Dataset entries
== Segment start ==

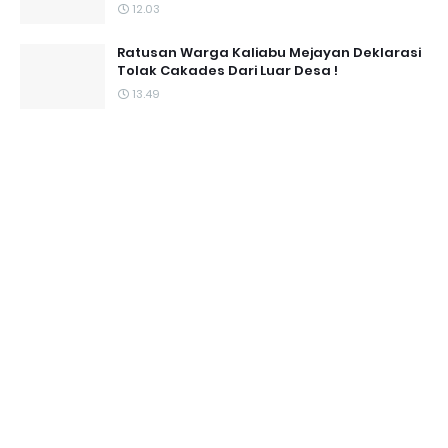
12.03
Ratusan Warga Kaliabu Mejayan Deklarasi
Tolak Cakades Dari Luar Desa !
13.49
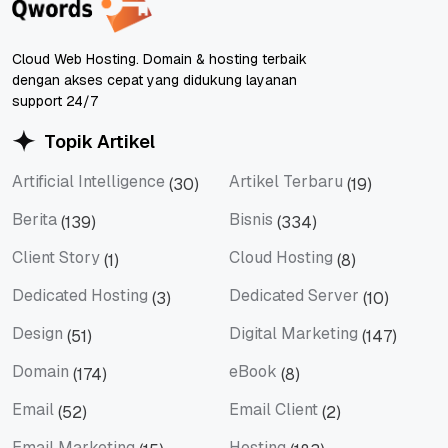
Cloud Web Hosting. Domain & hosting terbaik
dengan akses cepat yang didukung layanan
support 24/7
Topik Artikel
Artificial Intelligence
Artikel Terbaru
(30)
(19)
Artificial Intelligence
Artikel Terbaru
Berita
Bisnis
(139)
(334)
Berita
Bisnis
Client Story
Cloud Hosting
(1)
(8)
Client Story
Cloud Hosting
Dedicated Hosting
Dedicated Server
(3)
(10)
Dedicated Hosting
Dedicated Server
Design
Digital Marketing
(51)
(147)
Design
Digital Marketing
Domain
eBook
(174)
(8)
Domain
eBook
Email
Email Client
(52)
(2)
Email
Email Client
Email Marketing
Hosting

== Segment end ==

Your job is to copy every entry exactly. Omit the pictures.

12.03
Ratusan Warga Kaliabu Mejayan Deklarasi
Tolak Cakades Dari Luar Desa !
13.49
Cloud Web Hosting. Domain & hosting terbaik
dengan akses cepat yang didukung layanan
support 24/7
Topik Artikel
Artificial Intelligence
Artikel Terbaru
(30)
(19)
Artificial Intelligence
Artikel Terbaru
Berita
Bisnis
(139)
(334)
Berita
Bisnis
Client Story
Cloud Hosting
(1)
(8)
Client Story
Cloud Hosting
Dedicated Hosting
Dedicated Server
(3)
(10)
Dedicated Hosting
Dedicated Server
Design
Digital Marketing
(51)
(147)
Design
Digital Marketing
Domain
eBook
(174)
(8)
Domain
eBook
Email
Email Client
(52)
(2)
Email
Email Client
Email Marketing
Hosting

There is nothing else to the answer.